West Virginia taxpayers will pay $1.7 billion to lure a profitable steel company to a corner of the state where workers from Ohio and Kentucky could also be employed, in what some observers are calling a deal precipitate concluded during a special session of the legislature in January.
The deal includes $1.35 billion in multi-year tax credits and $315 million in cash to match the company’s infrastructure investments. The company in question is the steelmaker Nucor NUE,
Who in December issued a press release calling 2021 “the most profitable year in Nucor’s history” and alerting Wall Street to expect “the highest quarterly earnings in Nucor’s history” for the fourth quarter. Meanwhile, the unemployment rate in Mason County, home to the proposed plant, is 2.7%, the lowest on record.
Nucor did not respond to a request for comment.
As impressive as the numbers are, what may be more striking about this deal is how several state advocacy groups have banded together to voice concern about it.
“In this case, West Virginia taxpayers are responsible, while Kentucky and Ohio will see a large portion of any economic and tax benefits – although research shows these deals rarely deliver the promised value for communities. locals,” Kelly Allen said. from the West Virginia Center on Budget and Policy, in a version.

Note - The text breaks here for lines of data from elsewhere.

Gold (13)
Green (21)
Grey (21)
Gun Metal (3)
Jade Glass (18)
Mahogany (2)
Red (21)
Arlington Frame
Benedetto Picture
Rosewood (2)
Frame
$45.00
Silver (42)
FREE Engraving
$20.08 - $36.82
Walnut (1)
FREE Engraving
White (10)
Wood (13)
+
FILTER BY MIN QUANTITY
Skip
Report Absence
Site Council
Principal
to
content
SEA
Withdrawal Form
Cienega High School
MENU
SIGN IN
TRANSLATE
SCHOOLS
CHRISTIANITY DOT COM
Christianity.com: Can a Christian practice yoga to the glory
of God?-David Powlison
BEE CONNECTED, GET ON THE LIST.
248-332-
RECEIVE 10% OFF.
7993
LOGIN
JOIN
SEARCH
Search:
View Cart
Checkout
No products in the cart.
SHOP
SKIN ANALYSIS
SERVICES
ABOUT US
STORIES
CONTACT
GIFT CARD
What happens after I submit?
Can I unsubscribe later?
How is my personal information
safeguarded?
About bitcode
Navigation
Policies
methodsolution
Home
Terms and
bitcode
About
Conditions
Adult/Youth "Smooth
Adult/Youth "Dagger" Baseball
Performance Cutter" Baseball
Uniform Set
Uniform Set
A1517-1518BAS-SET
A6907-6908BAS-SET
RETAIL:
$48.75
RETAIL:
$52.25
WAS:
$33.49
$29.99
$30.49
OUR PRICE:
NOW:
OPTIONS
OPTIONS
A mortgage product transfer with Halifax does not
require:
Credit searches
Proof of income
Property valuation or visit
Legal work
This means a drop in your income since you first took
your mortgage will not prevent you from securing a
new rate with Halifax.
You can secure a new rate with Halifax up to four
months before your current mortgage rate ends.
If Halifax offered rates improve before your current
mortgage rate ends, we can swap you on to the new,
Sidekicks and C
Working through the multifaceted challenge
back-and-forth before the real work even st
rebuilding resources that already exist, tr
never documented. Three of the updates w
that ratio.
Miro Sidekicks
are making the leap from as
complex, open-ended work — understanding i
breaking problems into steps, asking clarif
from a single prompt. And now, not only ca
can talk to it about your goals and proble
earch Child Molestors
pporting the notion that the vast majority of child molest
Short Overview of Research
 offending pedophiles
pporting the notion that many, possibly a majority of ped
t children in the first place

We don’t even know what the cost-benefit analysis of this agreement shows. A local report raised questions about economic analysis used for the approval of the agreement, which was adopted during a two-day extraordinary session of the legislature. MarketWatch contacted the West Virginia University professor responsible for this analysis, Eric Bowen, but he did not immediately respond to the request.
The Memorandum of Understanding between Nucor and the State can be found here. It documents the different criteria that the company must meet to receive each round of grants.
“They want the process to be compressed, for people to do things in a rush so there’s less chance of someone questioning anything or scrubbing the work,” said Greg LeRoy, executive director of Good Jobs First, a national business grant watchdog, in an interview with MarketWatch.
The steel mill that Nucor intends to build will be located in Mason County, which borders Ohio and is near Kentucky.
Representatives of political groups in Ohio and Kentucky have also expressed concerns.
“We added our voice because it’s important for states to work together to address the ever-increasing cost of corporate tax relief,” Jason Bailey of the Kentucky Center for Economic Policy told MarketWatch.
“Companies are playing states against each other and getting bigger and bigger breaks,” Bailey said. “The only way to stop this is for states to work together to agree to limit these subsidies, otherwise we will all be losers.”
Zach Schiller, research director for Policy Matters Ohio, acknowledged that the deal would likely bring “some benefits” to Ohioans. “Why look a horse present in the mouth? More often than not, this is not successful and it creates a race to the bottom and all the different states have less public resources to provide the services that are essential for business success.
Schiller and other advocates opposed to corporate subsidies believe the Foxconn debacle in Wisconsin, in which a high number of promised jobs backed by taxpayer money and a special use case of lake water Michigan never materialized was telling.
“It really highlighted the issues of reliance on economic development incentives,” Schiller said. While some state legislatures are beginning to adopt this way of thinking, others — like in West Virginia — may need more nudges.
A request for comment from MarketWatch to the Mason County Economic Development Authority was forwarded to the West Virginia Department of Commerce, which did not immediately respond.